Task directions:
Reproduce verbatim all of the data given below, but do not carry over the images.

Data segment:
^^^^^^^^

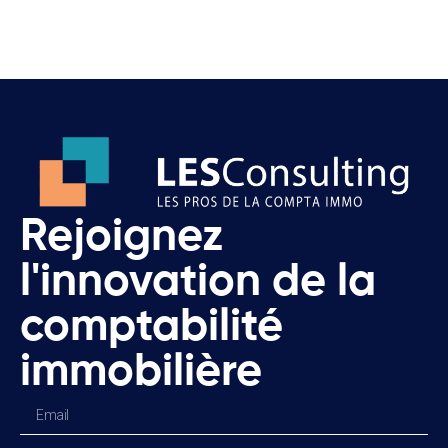
Rejoignez
l'innovation de la
comptabilité
immobilière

^^^^^^^^

Task answer:
Rejoignez
l'innovation de la
comptabilité
immobilière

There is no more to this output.